Activity
Please write out the data below once more, exactly as it stands.

Saved data entries:
══════
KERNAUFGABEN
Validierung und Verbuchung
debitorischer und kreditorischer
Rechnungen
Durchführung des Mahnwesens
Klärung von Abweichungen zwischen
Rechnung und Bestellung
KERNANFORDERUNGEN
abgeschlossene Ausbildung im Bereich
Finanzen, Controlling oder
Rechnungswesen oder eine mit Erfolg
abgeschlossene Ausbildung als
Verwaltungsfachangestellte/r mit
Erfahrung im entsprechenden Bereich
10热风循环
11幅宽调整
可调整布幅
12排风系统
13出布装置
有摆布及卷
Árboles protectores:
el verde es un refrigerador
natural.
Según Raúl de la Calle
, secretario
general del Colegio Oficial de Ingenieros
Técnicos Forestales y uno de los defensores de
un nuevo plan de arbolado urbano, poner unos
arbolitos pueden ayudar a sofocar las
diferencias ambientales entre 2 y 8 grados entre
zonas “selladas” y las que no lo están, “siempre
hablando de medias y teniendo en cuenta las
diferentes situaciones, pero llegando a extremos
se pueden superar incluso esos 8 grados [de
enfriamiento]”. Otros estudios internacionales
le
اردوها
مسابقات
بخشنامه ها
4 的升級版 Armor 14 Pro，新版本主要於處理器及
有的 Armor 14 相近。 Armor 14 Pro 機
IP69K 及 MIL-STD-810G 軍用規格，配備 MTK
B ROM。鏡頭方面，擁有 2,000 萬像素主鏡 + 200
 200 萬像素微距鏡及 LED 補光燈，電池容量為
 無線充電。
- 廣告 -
══════
Finished exercise
KERNAUFGABEN
Validierung und Verbuchung
debitorischer und kreditorischer
Rechnungen
Durchführung des Mahnwesens
Klärung von Abweichungen zwischen
Rechnung und Bestellung
KERNANFORDERUNGEN
abgeschlossene Ausbildung im Bereich
Finanzen, Controlling oder
Rechnungswesen oder eine mit Erfolg
abgeschlossene Ausbildung als
Verwaltungsfachangestellte/r mit
Erfahrung im entsprechenden Bereich
10热风循环
11幅宽调整
可调整布幅
12排风系统
13出布装置
有摆布及卷
Árboles protectores:
el verde es un refrigerador
natural.
Según Raúl de la Calle
, secretario
general del Colegio Oficial de Ingenieros
Técnicos Forestales y uno de los defensores de
un nuevo plan de arbolado urbano, poner unos
arbolitos pueden ayudar a sofocar las
diferencias ambientales entre 2 y 8 grados entre
zonas “selladas” y las que no lo están, “siempre
hablando de medias y teniendo en cuenta las
diferentes situaciones, pero llegando a extremos
se pueden superar incluso esos 8 grados [de
enfriamiento]”. Otros estudios internacionales
le
اردوها
مسابقات
بخشنامه ها
4 的升級版 Armor 14 Pro，新版本主要於處理器及
有的 Armor 14 相近。 Armor 14 Pro 機
IP69K 及 MIL-STD-810G 軍用規格，配備 MTK
B ROM。鏡頭方面，擁有 2,000 萬像素主鏡 + 200
 200 萬像素微距鏡及 LED 補光燈，電池容量為
 無線充電。
- 廣告 -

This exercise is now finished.